À 73 ans, il restait actif professionnellement et montait encore sur scène peu de temps avant son décès. Cette mort soudaine après une pathologie fulgurante stupéfie le milieu artistique.
Il était deux fois lauréat de l’Académie Charles-Cros, consécration prestigieuse dans le monde de la chanson française. Sa plateforme officielle présente son parcours professionnel sans aborder sa vie intime ou familiale, approche révélatrice d’un choix assumé de concentrer l’attention sur sa création artistique.
Né le 3 mai 1951 (Marseille selon certaines sources, Toulon selon d’autres), il vient d’un milieu populaire d’origine corse. Son enfance se déroule auprès de son frère, de sa mère au foyer et de sa grand-mère paternelle Julie Guidoni, employée comme cuisinière dans la restauration. Son père exerce le métier de marin et s’absente fréquemment.
Initialement peu confronté à l’univers musical, c’est sa grand-mère qui lui ouvre les portes du spectacle vivant en l’emmenant voir des concerts et des représentations de danse. Admirateur des chanteuses yé-yé et des comédies musicales, il développe également une passion pour le cinéma fantastique, influences qui marqueront son univers artistique singulier.
Adolescent, suite au divorce parental, il opte pour l’indépendance et s’oriente vers une formation en coiffure. Diplômé, il exerce d’abord à Marseille avant de s’installer à Paris. Dans la capitale, il s’initie au chant et soumet une démo aux éditions Michel Legrand, recevant des retours encourageants qui lancent sa carrière musicale.
Sa rencontre avec Pierre Philippe, critique de cinéma qui a adapté les textes du cinéaste Rainer Werner Fassbinder, est un premier tournant dans sa carrière. L’homme devient son parolier, collaboration artistique majeure dans son parcours. Cette alliance créative façonnera durablement son identité d’artiste transgressif.

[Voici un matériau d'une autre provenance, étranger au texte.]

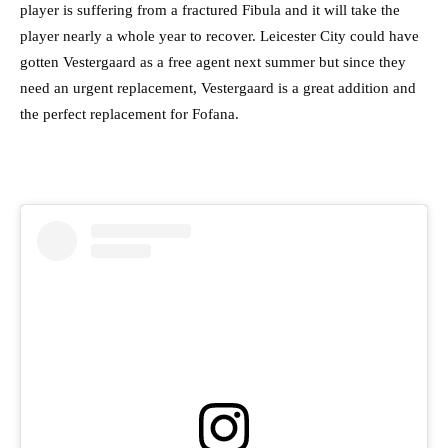
player is suffering from a fractured Fibula and it will take the
player nearly a whole year to recover. Leicester City could have
gotten Vestergaard as a free agent next summer but since they
need an urgent replacement, Vestergaard is a great addition and
the perfect replacement for Fofana.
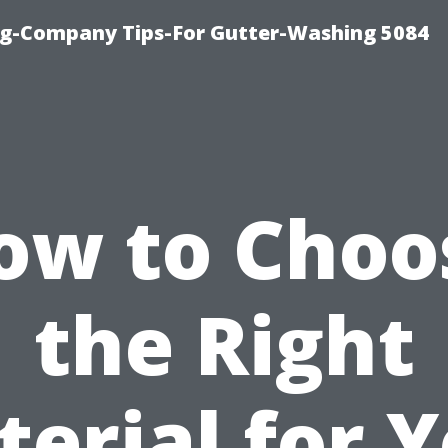
ng-Company Tips-For Gutter-Washing 5084
ow to Choo
the Right
erial for 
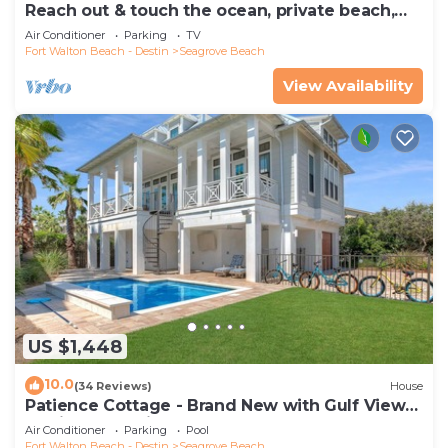
Reach out & touch the ocean, private beach,
secure gated complex
Air Conditioner
Parking
TV
Fort Walton Beach - Destin
Seagrove Beach
View Availability
US $1,448
10.0
(34 Reviews)
House
Patience Cottage - Brand New with Gulf Views
& Private Pool in Seagrove!
Air Conditioner
Parking
Pool
Fort Walton Beach - Destin
Seagrove Beach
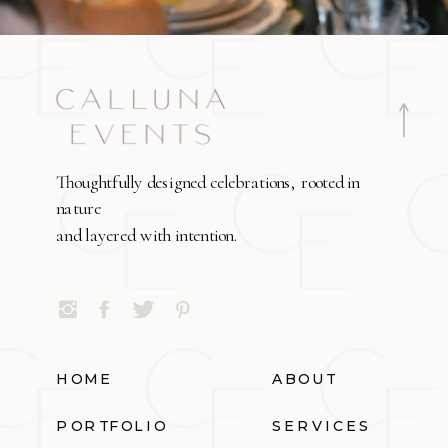
Thoughtfully designed celebrations, rooted in
nature
and layered with intention.
HOME
ABOUT
PORTFOLIO
SERVICES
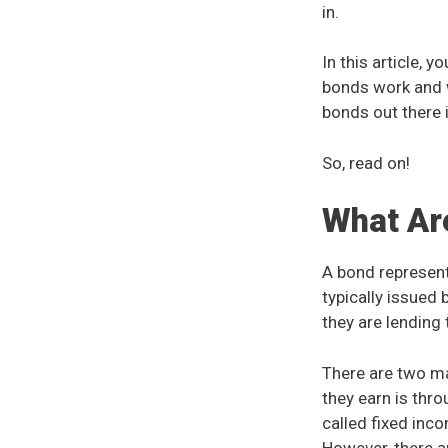
in.
In this article, 
bonds work and w
bonds out there 
So, read on!
What Ar
A bond represent
typically issued
they are lending 
There are two m
they earn is th
called fixed inco
However, there a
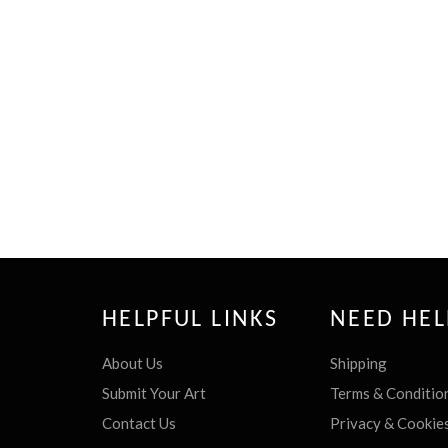
HELPFUL LINKS
NEED HEL
About Us
Shipping
Submit Your Art
Terms & Conditio
Contact Us
Privacy & Cookie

Son disque “Eldorados” illustre son répertoire et son style singulier, mêlant chanson française traditionnelle et performance scénique audacieuse.
Aucun document fiable n’évoque l’existence d’un partenaire amoureux, d’une épouse ou d’une descendance. Ce silence complet concernant sa vie affective s’explique possiblement de plusieurs manières : refus délibéré d’exposer cette dimension, existence d’une vie sentimentale menée dans la plus grande discrétion, ou priorité accordée à sa carrière artistique au détriment de la vie conjugale.

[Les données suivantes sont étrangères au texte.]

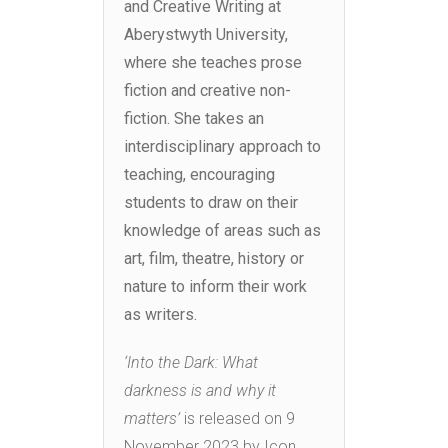
and Creative Writing at
Aberystwyth University,
where she teaches prose
fiction and creative non-
fiction. She takes an
interdisciplinary approach to
teaching, encouraging
students to draw on their
knowledge of areas such as
art, film, theatre, history or
nature to inform their work
as writers.
‘Into the Dark: What
darkness is and why it
matters’
is released on 9
November 2023 by Icon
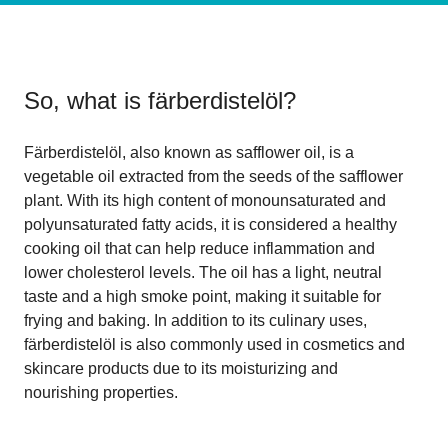
So, what is
färberdistelöl
?
Färberdistelöl, also known as safflower oil, is a
vegetable oil extracted from the seeds of the safflower
plant. With its high content of monounsaturated and
polyunsaturated fatty acids, it is considered a healthy
cooking oil that can help reduce inflammation and
lower cholesterol levels. The oil has a light, neutral
taste and a high smoke point, making it suitable for
frying and baking. In addition to its culinary uses,
färberdistelöl is also commonly used in cosmetics and
skincare products due to its moisturizing and
nourishing properties.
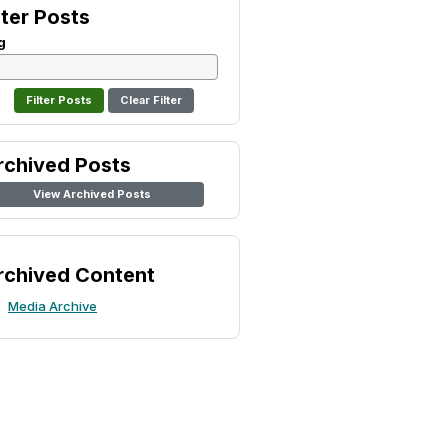
lter Posts
g
Clear Filter
rchived Posts
View Archived Posts
rchived Content
Media Archive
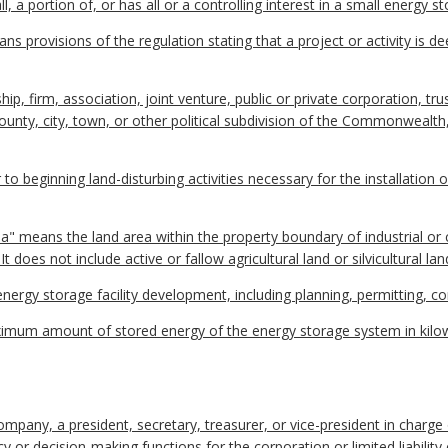
 portion of, or has all or a controlling interest in a small energy sto
ns provisions of the regulation stating that a project or activity is d
ip, firm, association, joint venture, public or private corporation, tr
, county, city, town, or other political subdivision of the Commonwealth
to beginning land-disturbing activities necessary for the installation
a" means the land area within the property boundary of industrial or 
t does not include active or fallow agricultural land or silvicultural lan
 energy storage facility development, including planning, permitting, 
imum amount of stored energy of the energy storage system in kilo
 company, a president, secretary, treasurer, or vice-president in charge
 or decision-making functions for the corporation or limited liability 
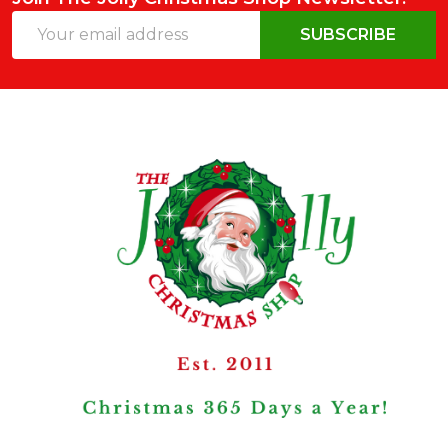
Email
SUBSCRIBE
Address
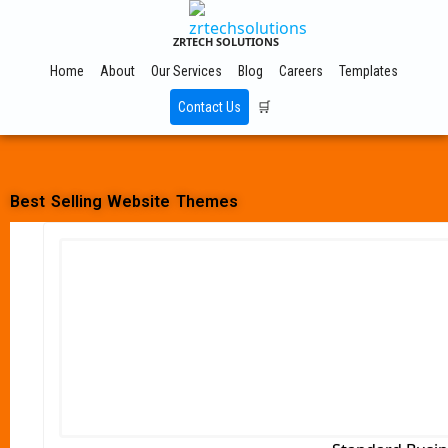
ZRTECH SOLUTIONS
Home
About
Our Services
Blog
Careers
Templates
Contact Us
🛒
Best Selling Website Themes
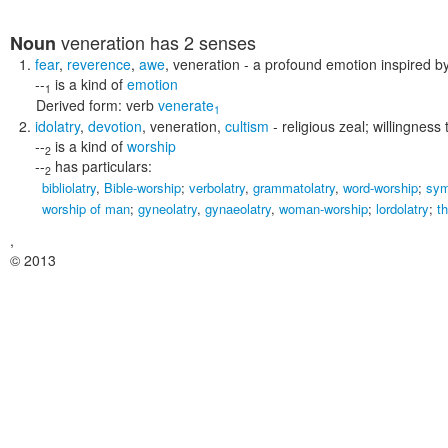
veneration
has 2 senses
Noun
fear
,
reverence
,
awe
,
veneration
- a profound emotion inspired by
--
is a kind of
emotion
1
Derived form:
verb
venerate
1
idolatry
,
devotion
,
veneration
,
cultism
- religious zeal; willingness
--
is a kind of
worship
2
--
has particulars:
2
bibliolatry
,
Bible-worship
;
verbolatry
,
grammatolatry
,
word-worship
;
sym
worship of man
;
gyneolatry
,
gynaeolatry
,
woman-worship
;
lordolatry
;
t
,
© 2013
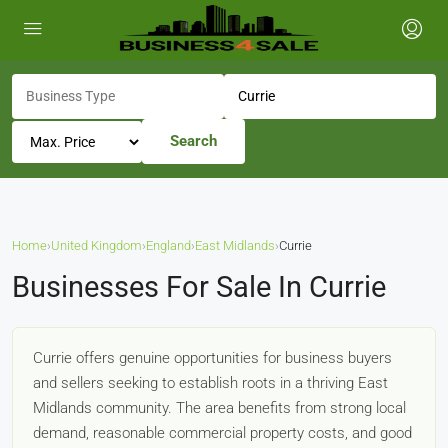
Search
Home
›
United Kingdom
›
England
›
East Midlands
›
Currie
Businesses For Sale In Currie
Currie offers genuine opportunities for business buyers
and sellers seeking to establish roots in a thriving East
Midlands community. The area benefits from strong local
demand, reasonable commercial property costs, and good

Son univers scénique jouant avec les codes du genre et sa collaboration avec Pierre Philippe suggèrent une sensibilité artistique particulière, mais ne permettent pas de tirer de conclusions définitives sur son intimité qu’il a visiblement protégée jusqu’à son décès inattendu en novembre 2025, choix d’autant plus remarquable pour un performeur dont l’esthétique scénique reposait justement sur l’ambiguïté et le défi des normes sociales.